Claim(s) 7 is/are rejected under 35 U.S.C. 103 as being unpatentable over Tadesse in view of Swift, further in view of Walker.

Regarding claim 7, Tadesse in view of Swift teaches: The method according to claim 1.
Tadesse further teaches: the plurality of the nodes ([0007] e.g., “Deep learning architectures, such as deep belief networks and deep convolutional networks, are layered neural networks architectures in which the output of a first layer of neurons becomes an input to a second layer of neurons, the output of a second layer of neurons becomes and input to a third layer of neurons, and so on.” Examiner note: the examiner maps “neurons” in Tadesse to “a set of nodes” in the application.).
	However, Tadesse in view of Swift does not explicitly teach: wherein the scaling factor associated with one of the plurality of nodes has a different value to the scaling factors associated with other nodes in the plurality of nodes.  
	Walker teaches: wherein the scaling factor associated with one of the plurality of nodes has a different value to the scaling factors associated with other nodes in the plurality of nodes (Col. 1, ll. 51-56 e.g., “pixel values inversely according to their magnitudes such that pixel values with smaller magnitudes are scaled with larger scale factors and pixel values with larger magnitudes are scaled according to smaller scale factors”).  
	Tadesse in view of Swift and Walker are analogous art because they are directed to the method of scaling data.
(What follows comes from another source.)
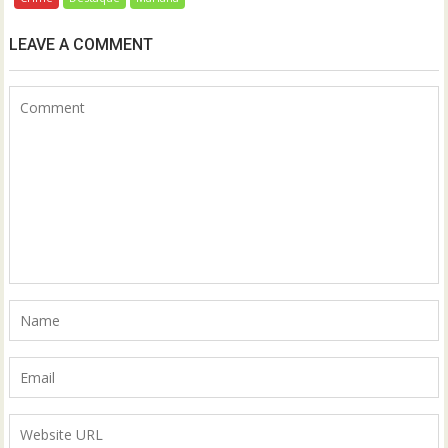
LEAVE A COMMENT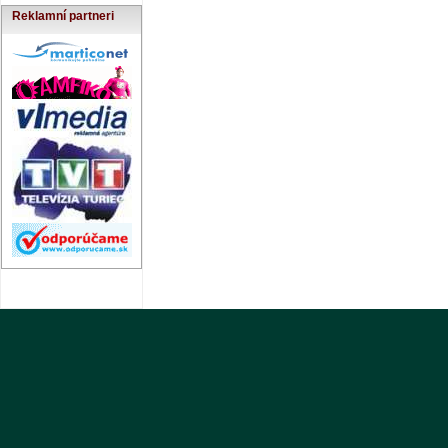
Reklamní partneri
It would have been obvious to a person having ordinary skill in the art before the effective filing date of the claimed invention to modify the method of Tadesse in view of Swift to incorporate the method of quantization of Walker. The motivation/suggestion for doing this would be for the purpose of quantizing scaled input values (Walker, Abstract e.g., “The technique includes the acts of scaling the pixel values according to their values, wherein smaller pixel values are scaled with larger scale factors and larger pixel values are scaled with smaller scale factors; quantizing the scaled pixel values; looking up the quantized pixel values in a lookup table to provide lookup values; and scaling the lookup values responsive to their scale factors to provide the gamma-corrected pixel values.”).

Claim(s) 9 is/are rejected under 35 U.S.C. 103 as being unpatentable over Tadesse in view of Swift, further in view of Bao-Liang et al. (US 2003/0050719 A1, hereinafter Bao-Liang).

Regarding claim 9, Tadesse in view of Swift teaches: The method according to claim 1.
	However, Tadesse in view of Swift does not explicitly teach: wherein the training data is additional training data and training the artificial neural network relates to incremental learning by the artificial neural network.
([0017] e.g., “the new training data is added”; [0017] e.g., “a pattern classifier capable of incremental learning”; [0044] e.g., “neural network is used”).
	Tadesse in view of Swift and Bao-Liang are analogous art because they are in the same field of endeavor of neural network. It would have been obvious to a person having ordinary skill in the art before the effective filing date of the claimed invention to modify the method of Tadesse in view of Swift to incorporate the method of incremental learning of Bao-Liang. The motivation/suggestion for doing this would be for the purpose of being capable of incremental learning (Bao-Liang [0017] e.g., “a pattern classifier capable of incremental learning according to the present invention wherein a multiclass classification problem is divided into two-class classification subproblems”).

Claim(s) 10-11 is/are rejected under 35 U.S.C. 103 as being unpatentable over Tadesse in view of Swift, further in view of Majumdar et al. (US 2017/0061328 A1, hereinafter Majumdar).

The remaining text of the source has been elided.